§ HOW TO COMPLETE THIS TASK: Scan the entries that follow for the word "Вінниці", then report every line in which it appears.

§ EXCERPTED DATA:
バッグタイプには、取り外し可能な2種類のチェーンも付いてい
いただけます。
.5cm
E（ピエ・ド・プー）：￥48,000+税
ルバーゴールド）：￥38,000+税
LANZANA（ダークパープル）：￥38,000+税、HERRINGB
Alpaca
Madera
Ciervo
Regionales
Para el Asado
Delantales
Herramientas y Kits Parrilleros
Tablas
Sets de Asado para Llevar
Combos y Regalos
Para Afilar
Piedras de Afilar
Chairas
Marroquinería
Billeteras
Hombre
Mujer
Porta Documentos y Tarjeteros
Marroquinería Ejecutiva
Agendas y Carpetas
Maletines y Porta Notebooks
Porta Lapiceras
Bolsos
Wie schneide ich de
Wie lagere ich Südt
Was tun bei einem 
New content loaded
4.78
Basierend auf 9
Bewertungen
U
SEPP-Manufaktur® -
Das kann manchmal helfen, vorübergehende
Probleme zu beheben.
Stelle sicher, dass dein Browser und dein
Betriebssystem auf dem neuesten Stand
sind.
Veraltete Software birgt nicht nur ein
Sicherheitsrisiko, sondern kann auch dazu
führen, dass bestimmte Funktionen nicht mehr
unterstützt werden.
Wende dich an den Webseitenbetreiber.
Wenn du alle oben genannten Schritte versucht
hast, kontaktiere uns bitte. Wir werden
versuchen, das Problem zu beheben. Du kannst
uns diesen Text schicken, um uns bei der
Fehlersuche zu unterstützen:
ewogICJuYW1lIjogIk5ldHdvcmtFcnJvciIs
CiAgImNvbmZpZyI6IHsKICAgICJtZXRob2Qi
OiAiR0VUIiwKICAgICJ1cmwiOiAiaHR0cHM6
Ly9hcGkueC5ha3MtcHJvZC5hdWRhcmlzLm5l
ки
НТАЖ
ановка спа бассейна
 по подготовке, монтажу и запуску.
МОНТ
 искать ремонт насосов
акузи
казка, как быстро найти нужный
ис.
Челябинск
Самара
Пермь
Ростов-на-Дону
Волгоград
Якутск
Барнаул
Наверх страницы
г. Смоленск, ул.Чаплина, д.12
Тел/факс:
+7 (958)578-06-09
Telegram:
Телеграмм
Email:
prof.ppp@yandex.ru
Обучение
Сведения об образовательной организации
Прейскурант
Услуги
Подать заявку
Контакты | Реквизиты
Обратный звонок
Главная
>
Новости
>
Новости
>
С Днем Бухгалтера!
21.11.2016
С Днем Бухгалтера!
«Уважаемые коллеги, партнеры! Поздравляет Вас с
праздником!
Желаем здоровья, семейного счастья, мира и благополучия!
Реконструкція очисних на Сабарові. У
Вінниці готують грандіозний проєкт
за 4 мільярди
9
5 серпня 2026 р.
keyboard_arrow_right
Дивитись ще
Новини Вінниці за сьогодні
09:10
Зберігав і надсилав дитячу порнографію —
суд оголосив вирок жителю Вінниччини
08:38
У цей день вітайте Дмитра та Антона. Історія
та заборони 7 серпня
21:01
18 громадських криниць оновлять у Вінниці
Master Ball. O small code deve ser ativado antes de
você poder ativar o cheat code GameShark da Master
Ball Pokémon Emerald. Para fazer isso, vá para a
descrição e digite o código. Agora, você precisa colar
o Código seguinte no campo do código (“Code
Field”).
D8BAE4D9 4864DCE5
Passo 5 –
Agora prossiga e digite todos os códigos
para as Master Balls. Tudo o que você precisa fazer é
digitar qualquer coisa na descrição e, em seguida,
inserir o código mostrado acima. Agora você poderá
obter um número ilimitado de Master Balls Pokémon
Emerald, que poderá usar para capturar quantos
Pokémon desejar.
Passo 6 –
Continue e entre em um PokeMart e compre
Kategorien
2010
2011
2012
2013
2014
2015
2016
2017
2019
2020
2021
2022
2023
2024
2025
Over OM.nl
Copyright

§ SOLUTION TO THE EXERCISE:
Вінниці готують грандіозний проєкт
Новини Вінниці за сьогодні
18 громадських криниць оновлять у Вінниці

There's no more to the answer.